Omit the images. Copy each entry word for word.

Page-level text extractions
☆ ☆ ☆

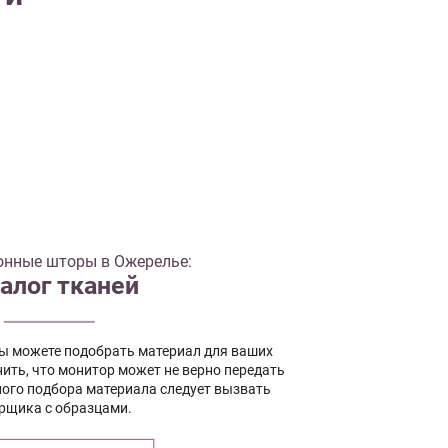
онные шторы в Ожерелье:
алог тканей
вы можете подобрать материал для ваших
ить, что монитор может не верно передать
ного подбора материала следует вызвать
рщика с образцами.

☆ ☆ ☆

Answer section:
онные шторы в Ожерелье:
алог тканей
вы можете подобрать материал для ваших
ить, что монитор может не верно передать
ного подбора материала следует вызвать
рщика с образцами.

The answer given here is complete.